The problem is that most of the working-age population of the world would like to come to our green and pleasant land to live and work—if not here, then to the United States, where they have similar problems. It is no good looking at other EU states that have more relaxed rules without understanding the full context of those rules or accepting that the UK is the most desirable destination in the EU. I think that answers my noble friend’s point about why we receive more applications for asylum than other EU states that have more relaxed rules about work. If I am wrong, why do people dice with death trying to get to the UK?

There is a well trodden route for economic migrants from outside the EU. They apply for a visa, start working in the informal sector of the economy—thus, to some extent, depressing the market rate for legitimate workers—and eventually, we hope, they will be detected as overstayers. At this point they might suddenly remember that they are asylum seekers. Alternatively, they obtain a visitor’s visa, travel to the UK and immediately claim asylum, possibly having destroyed their travel documents en route. In many cases, it is advantageous for them to make their claim as difficult and as time-consuming as possible in order to stay in the UK for as long as possible.

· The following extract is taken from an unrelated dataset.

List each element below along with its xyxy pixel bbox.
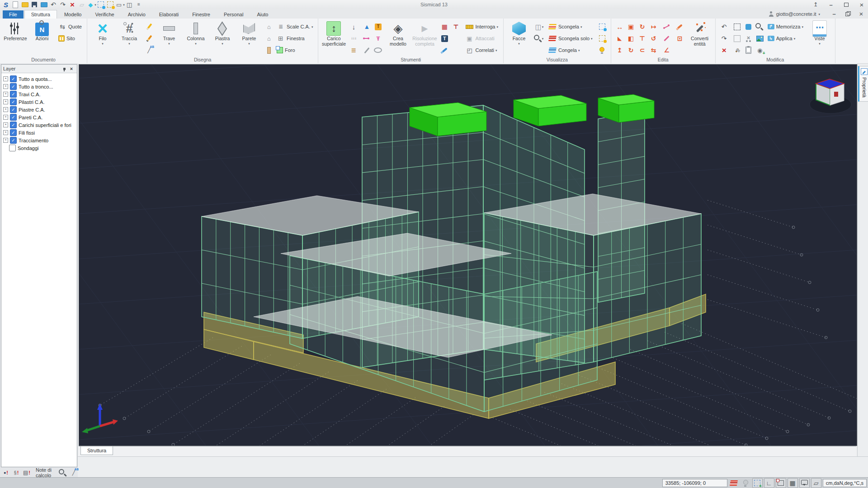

If my noble friend the Minister were to comply with my noble friend’s wishes, the number of economic migrants would undoubtedly increase. This would have an adverse effect on three deserving groups. First, it will affect those genuine visitors seeking a visitor’s visa, who will inevitably find it harder to get one if they are a borderline case. Secondly, those asylum seekers who have a genuine but complex case will find that it will take longer than necessary to determine because finite resources are being expended on bogus cases. Finally, the UK taxpayer will have to devote more resources to running the system.

I hope that the Committee does not see me as an out-and-out xenophobe, because I am not. I look forward to a later opportunity to give the Committee—or perhaps the whole House—my views on the benefits of the free movement of labour throughout the Community and, in particular, how this benefits us and other EU states. Offering work to asylum seekers will benefit no one, and we certainly cannot welcome everyone, from anywhere, who wants to come and work here.